The material below holds a span beginning at the line with "Segment colon." and ending at the line with "<instances>...</instances> (empty list". Quote that span exactly, both ends included, and only that span.
Source information section start
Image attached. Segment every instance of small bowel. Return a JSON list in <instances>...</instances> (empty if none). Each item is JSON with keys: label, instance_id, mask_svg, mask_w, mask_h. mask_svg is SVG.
Source information section end
Source information section start
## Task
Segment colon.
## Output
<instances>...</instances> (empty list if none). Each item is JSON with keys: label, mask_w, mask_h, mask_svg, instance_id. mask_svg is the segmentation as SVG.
Source information section end
• **Result of the exercise**:
Segment colon.
## Output
<instances>...</instances> (empty list if none). Each item is JSON with keys: label, mask_w, mask_h, mask_svg, instance_id. mask_svg is the segmentation as SVG.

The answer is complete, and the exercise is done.